Seurat: Any reason not to run FindMarkers on multiple cores?

Created on 4 May 2018  路  25Comments  路  Source: satijalab/seurat

Hej!

I recently implemented the following code do speed up the process of finding cluster markers in Seurat (using the BiocParallel Package). It works quite nicely for me (the results I get using this code are the same as with FindAllMarkers without parallelisation).
However, I'm still a bit skeptical... Is there any reason why one should not run FindMarkers on multiple cores?

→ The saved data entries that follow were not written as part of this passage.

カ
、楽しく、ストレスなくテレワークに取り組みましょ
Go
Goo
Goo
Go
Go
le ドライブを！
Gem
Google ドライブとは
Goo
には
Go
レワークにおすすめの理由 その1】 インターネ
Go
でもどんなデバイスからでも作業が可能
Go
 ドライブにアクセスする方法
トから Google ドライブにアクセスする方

Looking forward to hearing your opinion!

M=length(unique([email protected]$ident1stLevel))
N=M-1

FindMarker.wrapper <- function(x){
  FindMarkers(mydataset,ident.1=x, only.pos = TRUE, min.pct=0.25)
}

Markers <- bplapply(0:N, FindMarker.wrapper,BPPARAM=MulticoreParam(3))
Analysis Question

Most helpful comment

In Seurat3 try this:

library(future)
plan(strategy = "multicore", workers = 6)

All 25 comments

I'm not that familiar with the BiocParallel package but there's no inherent reason running FindMarkers on multiple cores would be problematic. Many of the differential expression functions lend themselves quite nicely to parallel solutions.

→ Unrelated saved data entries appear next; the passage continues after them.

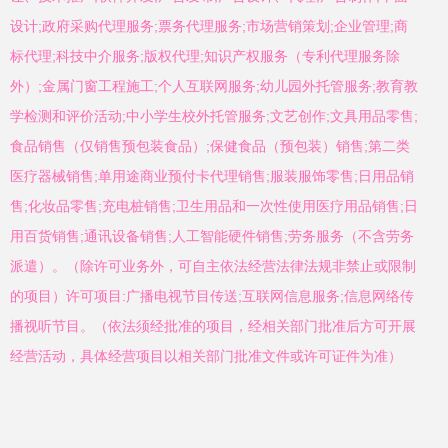
设计;政府采购代理服务;票务代理服务;市场营销策划;企业管理;商
标代理;科技中介服务;版权代理;知识产权服务（专利代理服务除
外）;金属门窗工程施工;个人互联网服务;幼儿园外托管服务;教育教
学检测和评价活动;中小学生校外托管服务;文艺创作;文具用品零售;
食品销售（仅销售预包装食品）;保健食品（预包装）销售;第二类
医疗器械销售;单用途商业预付卡代理销售;服装服饰零售;日用品销
售;化妆品零售;充电桩销售;卫生用品和一次性使用医疗用品销售;日
用百货销售;通讯设备销售;人工智能硬件销售;劳务服务（不含劳务
派遣）。（除许可业务外，可自主依法经营法律法规非禁止或限制
的项目）许可项目:广播电视节目传送;互联网信息服务;信息网络传
播视听节目。（依法须经批准的项目，经相关部门批准后方可开展
经营活动，具体经营项目以相关部门批准文件或许可证件为准）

I have been doing something similar and have been considering submitting a pull request to parallelise FindAllMarkers() (probably not using BiocParallel to be consistent with the other multicore Seurat functions). Is this something you would be interested in?

I had also wondered whether it might be more efficient to do this to FindMarkers instead to parallelise over genes rather than clusters. That way it could work even when only testing a single group. From memory a quick look at the code suggested this would be difficult though, due to all the different DE methods. Any thoughts?

Thanks for your answers!
Good to hear that you don't see any hidden disadvantages in this solution.

I'm quite new to parallelised computing, so I'm afraid I cannot come up with a BiocParallel-independent solution at this point. But if you have any idea how to solve it without BiocParallel, feel free to go ahead and submit a pull request! I would be very interested to see your solution and learn.

Regarding your idea to parallelise over genes: if that was possible, this would be great. However, I don't have an idea how to realise it at this point.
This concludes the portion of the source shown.